Jesus has sovereign knowledge of everything about them.

PRAISE of their strengths (for five of the seven churches)

There is to be a "solidarity" between Christ and his church. Their life and character should be a reflection of his. He knows the extent to which that is true, and to that extent, he gives them praise.

CONDEMNATION of their weaknesses / sins (for five of the seven churches)

Where condemnation occurs, it is because they have broken a prior commitment. They are not doing (or being) something they were supposed to do (or be).

     He needs to point out these issues, because we have a tendency to deceive ourselves into thinking we are not doing anything wrong. We must follow Jesus' example by learning to accurately distinguish between what is true and what is false.

     The individual, the leader, the group - we are all responsible for each other. None has a "right" to close his eyes to sins committed by another, for in Christ, we are all one body.


Each church is told to do something. It may range anywhere from encouragement to continue in the way they are going, to a command to totally turn around.

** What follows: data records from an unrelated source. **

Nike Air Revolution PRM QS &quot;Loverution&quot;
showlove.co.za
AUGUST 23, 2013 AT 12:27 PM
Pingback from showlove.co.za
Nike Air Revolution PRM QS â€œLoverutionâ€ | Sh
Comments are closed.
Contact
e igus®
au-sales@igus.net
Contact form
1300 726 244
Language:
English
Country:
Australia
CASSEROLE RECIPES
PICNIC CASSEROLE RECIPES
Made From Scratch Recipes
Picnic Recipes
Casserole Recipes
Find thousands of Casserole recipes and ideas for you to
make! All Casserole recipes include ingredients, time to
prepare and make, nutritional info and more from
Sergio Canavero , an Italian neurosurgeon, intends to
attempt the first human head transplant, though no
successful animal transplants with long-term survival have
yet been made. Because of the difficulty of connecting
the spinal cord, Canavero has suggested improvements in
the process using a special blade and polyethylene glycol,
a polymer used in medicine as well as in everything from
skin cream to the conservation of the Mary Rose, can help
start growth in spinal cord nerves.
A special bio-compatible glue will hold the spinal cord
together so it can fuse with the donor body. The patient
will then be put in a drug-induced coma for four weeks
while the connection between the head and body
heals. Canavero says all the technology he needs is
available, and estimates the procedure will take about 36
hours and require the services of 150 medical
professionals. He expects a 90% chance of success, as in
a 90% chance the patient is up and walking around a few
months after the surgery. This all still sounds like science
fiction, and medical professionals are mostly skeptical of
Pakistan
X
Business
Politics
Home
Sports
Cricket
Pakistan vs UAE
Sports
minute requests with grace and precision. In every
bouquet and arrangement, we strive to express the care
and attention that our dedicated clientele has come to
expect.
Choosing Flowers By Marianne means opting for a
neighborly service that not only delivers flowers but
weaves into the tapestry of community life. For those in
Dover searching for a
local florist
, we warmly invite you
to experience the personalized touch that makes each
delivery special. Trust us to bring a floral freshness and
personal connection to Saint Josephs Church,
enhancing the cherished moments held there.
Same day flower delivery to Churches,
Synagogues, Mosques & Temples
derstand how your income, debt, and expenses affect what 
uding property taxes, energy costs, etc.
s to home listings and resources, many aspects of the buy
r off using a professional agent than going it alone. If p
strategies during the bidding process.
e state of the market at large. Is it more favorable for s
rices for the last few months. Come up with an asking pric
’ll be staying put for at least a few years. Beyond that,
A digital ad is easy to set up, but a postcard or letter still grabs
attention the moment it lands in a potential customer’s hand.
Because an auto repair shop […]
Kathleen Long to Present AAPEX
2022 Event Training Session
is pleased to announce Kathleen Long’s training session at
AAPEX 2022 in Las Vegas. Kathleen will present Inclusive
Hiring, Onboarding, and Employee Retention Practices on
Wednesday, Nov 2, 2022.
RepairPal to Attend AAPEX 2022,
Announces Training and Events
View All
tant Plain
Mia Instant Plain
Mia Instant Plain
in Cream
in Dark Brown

This goes beyond merely having a body part called an "ear." We must pay attention and let what is said impact our thoughts and actions. In order for the proper change, the Spirit must speak and we must listen.

     This separates the "church" (referring to the whole number of those who claim to be part of the church) into two groups: Those who pay attention, who understand and accept what the Spirit says; and those who don't. The one group is "in the faith" (as in 2 Corinthians 13:5); the other isn't.

     The verbs are present tense, indicating we must test ourselves now. We must deal with our problems now.


This does not refer to a "special class" of Christians. The one who overcomes is the genuine follower of God; the others are false believers or fakes. [This phrase also can be translated, "he who is the victor" or "he who has the victory."]

     Compare to 1 John 5:4-6: Everyone who is born of God has victory over the ways of the world. Our trust in Jesus is the foundation that makes it possible.

     Seven different promises are given to the to the seven churches. However, it is one victory, expressed in seven ways.